Apps like Skype and WhatsApp could be blocked because they do not meet the regulatory requirements and laws in Saudi Arabia, the Communication and Information Technology Commission (CITC) said today. The regulator said in a statement it has asked licensed mobile operators in the country to work with developers of these apps to ensure that they meet the regulatory requirements.
“CITC reiterates that it would take suitable measures against these apps and services if they fail to meet the requirements,” CITC said in the statement published Sunday by the official Saudi Press Agency. “We are keen to encourage companies to provide the latest services that meet the requirements of the licenses they have been granted. Additionally, CITC puts great emphasis on users privacy and its protection.”
CITC said it has taken this step as part of its mission not only to regulate the communications sector but also to “preserve values and principles” and “protect society of any negative aspects that could harm the public interest.”
The statement attracted mockery and anger by Saudi users on social media who said it represents a veiled threat to ban the apps. The vague statement did not say what are the requirements these apps are expected to meet, and comes only one day after the English-language daily Arab News pulled a story about plans by CITC to link Twitter accounts of Saudi citizens to their national IDs. The newspaper has not explained why they pulled the front page story which said the plan was inspired by CITC’s successful implementation of a government decision to add user’s ID numbers while topping up mobile credit.
The government decision to link mobile prepaid cards to national IDs was justified as a security measure taken to prevent criminal uses of mobile phones. Linking mobile numbers to IDs means it is now harder to obtain numbers for temporary use, aka “burners,” which makes surveillance easier for authorities. The same security concerns seem to be behind the latest move to ban encrypted communications apps, unless their developers allows the government to monitor them.
However, an industry source told AFP today that telecom operators in the country are behind the move, accusing STC, Mobily and Zain of asking CITC to impose censorship because of the “damage” caused by free applications.
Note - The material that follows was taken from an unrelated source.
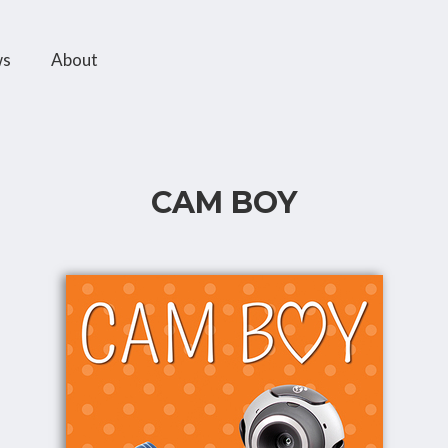
ws
About
CAM BOY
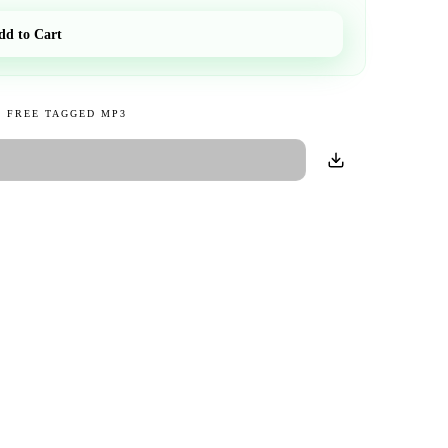
dd to Cart
 FREE TAGGED MP3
That unnamed industry source quoted by AFP could be correct, but this could also be a case where the interests of the government and mobile operators met at the expense of users. The government needs to monitor these apps for security reasons, and mobile operators don’t mind if people stop using these apps because they dent at their revenues as people would use them to communicate for free instead of paying the operators for calls and messaging services.
In 2010 Saudi Arabia threatened to ban BlackBerry instant messaging and demanded that the company install local servers to censor the service. Instant messaging services on BlackBerry continued to work, but it is unclear how far the Canadian smartphone manufacturer RIM, makers of Blackberry, went to comply.